Kane Parsons' (aka Kane Pixels) science fiction horror film, Backrooms (2026), is his adaptation of his YouTube short into a feature length work that unnerves and captivates audiences. But as Lucy Veitch discovered, the film also says so much more about the perils and bizarre fascination of difficult memories that distort but remain over time.
LUCY VEITCH, Mon 22 June 2026
I went into Backrooms expecting horror. Endless yellow hallways, uncanny monsters, internet folklore brought to life. What I didn't expect was to spend the drive home thinking about memory.
The film follows Clark (Chiwetel Ejiofor), a frustrated furniture store owner who stumbles into the mysterious Backrooms, and Mary (Renate Reinsve), his therapist, whose own childhood trauma slowly emerges throughout the story.
On paper, it sounds like a familiar psychological horror setup.
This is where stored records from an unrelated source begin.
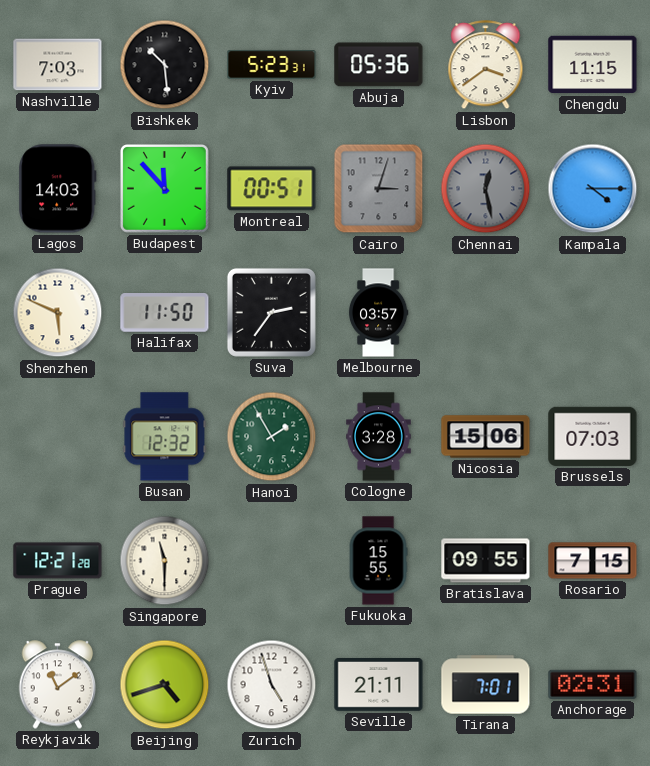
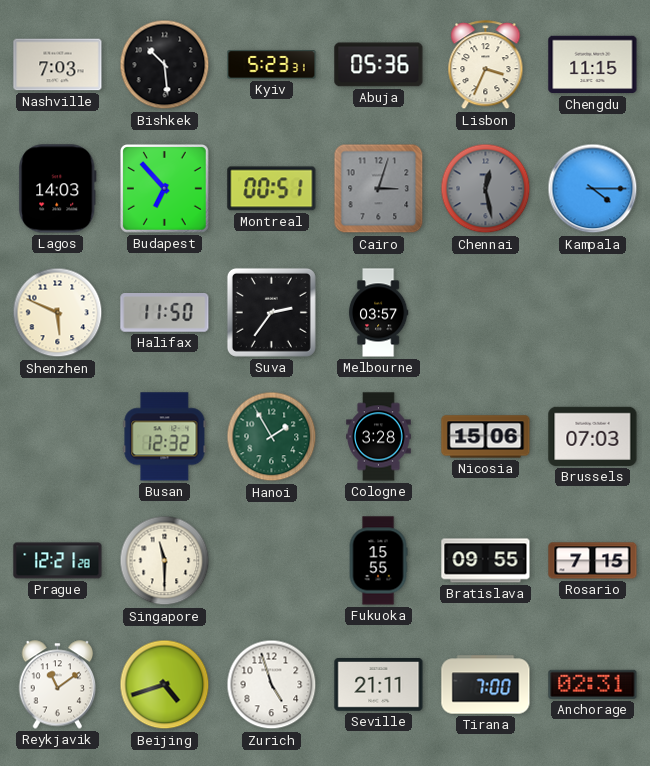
Lisbon: 3:39 -> 3:34
Budapest: 11:53 -> 6:53
Tirana: 7:01 -> 7:00
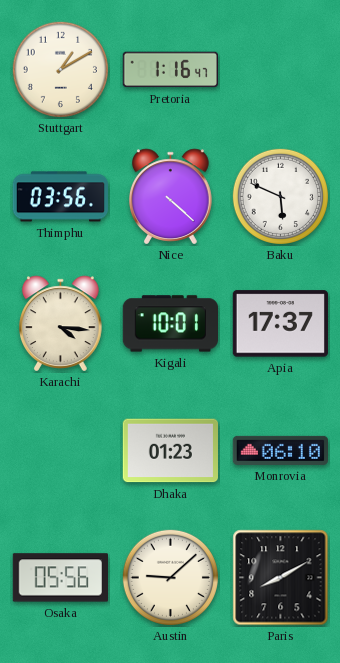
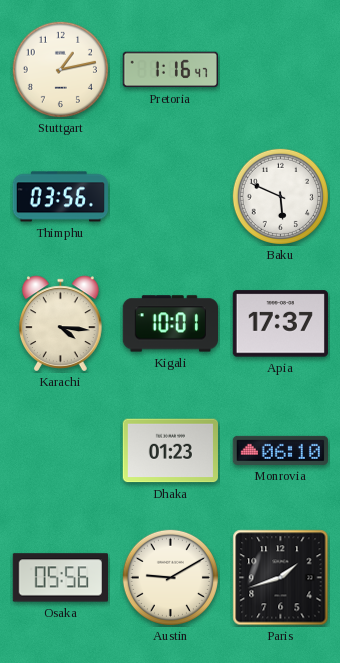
Stuttgart: 1:10 -> 1:13
Nice: 4:22 -> none
Austin: 9:08 -> 9:10
Paris: 8:10 -> 1:42
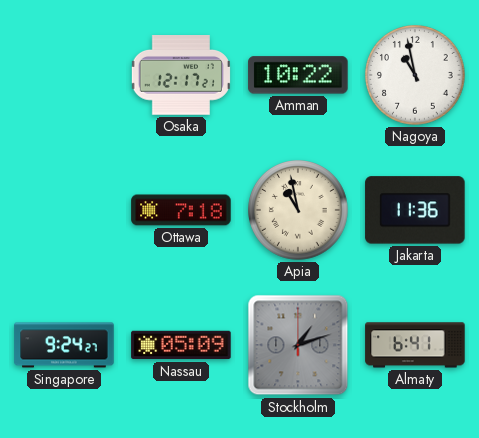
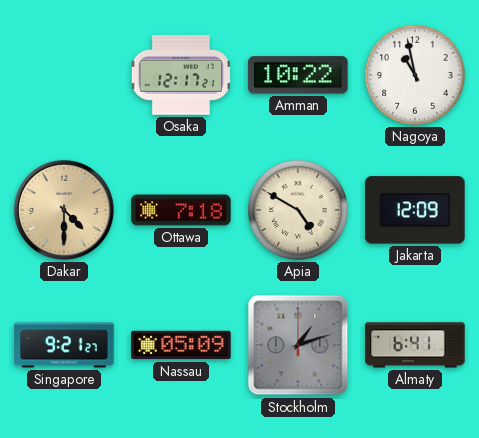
Dakar: none -> 4:30
Apia: 10:58 -> 4:50
Jakarta: 11:36 -> 12:09
Singapore: 9:24 -> 9:21
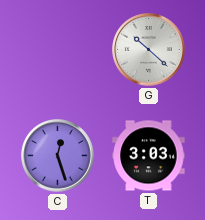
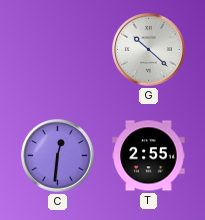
C: 12:27 -> 12:31
T: 3:03 -> 2:55
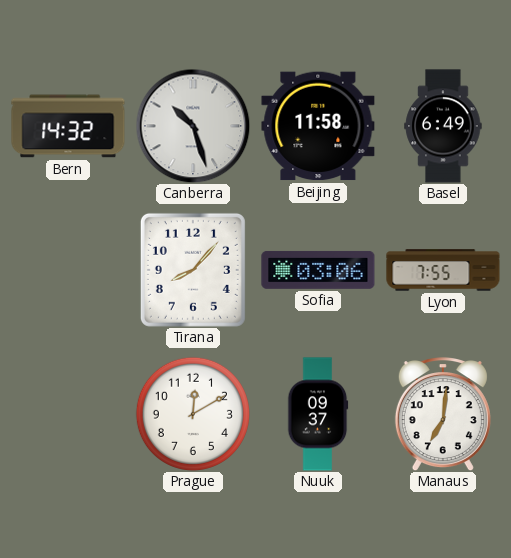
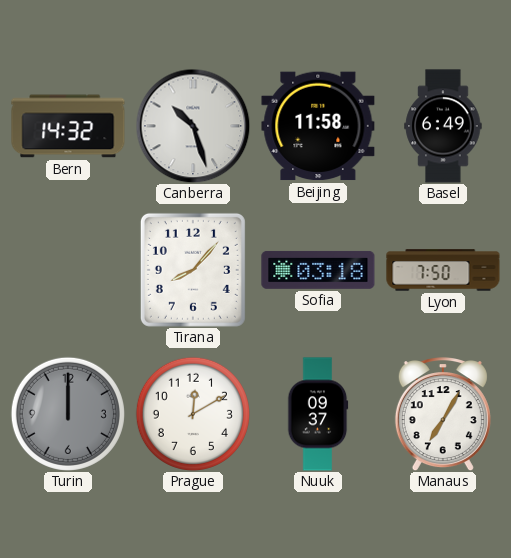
Sofia: 03:06 -> 03:18
Lyon: 7:55 -> 7:50
Turin: none -> 12:00
Manaus: 7:01 -> 7:05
Watching it, however, I found myself far less interested in the monster than in what the liminal spaces themselves seemed to be saying.
The moment that shifted the film for me came through Mary's memories of her childhood. There is a scene where we see her childhood home recreated again and again, each version slightly different from the last in her memories. The camera moves downward through floor after floor of repeating rooms, each one resembling the original a little less.
Sitting there, I was thinking about how my own memory works. When I look back on difficult moments from my own life, I don't remember them perfectly. Details disappear. Conversations blur and distort. Some objects become strangely important while others vanish entirely. Yet the core emotion remains intact.
Watching Mary move through those increasingly distorted copies of her home felt like watching trauma itself. Time doesn't always soften painful memories, sometimes it reshapes them into something stranger. Something both familiar and alien.
That idea followed me throughout the rest of the film. The Backrooms aren't just a maze of never ending, ever expanding yellow office spaces. To me, they felt like a physical manifestation of getting stuck inside your own mind. Every corridor loops back on itself. Every attempt to escape seems to leads somewhere new but still familiar.
The longer Clark remains in the Backrooms, the less interested he becomes in leaving. I found that particularly unsettling because it reminded me of how easy it can be to fall into familiar patterns of thinking. The more often we revisit a thought, a regret, or a hurt, the deeper and more warped the pathway becomes.
Even some of the film's creatures, the 'Still Lifes', felt like memories more than monsters. They are copies of people that become increasingly distorted each time they are recreated and remembered. Every time we revisit a memory, we aren't pulling out the original version. We're remembering the last version we remembered.
By the end, I wasn't frightened by the Backrooms themselves. I was frightened by the possibility that we all carry our own versions of them. Places built from memories we can't quite let go of, endlessly reconstructed inside our heads. For me, Backrooms succeeds because it transforms a viral horror concept into something far more human. Beneath the liminal hallways and unsettling imagery is a story about memory, trauma, and the difficult work of finding a way forward when part of you really wants to stay lost.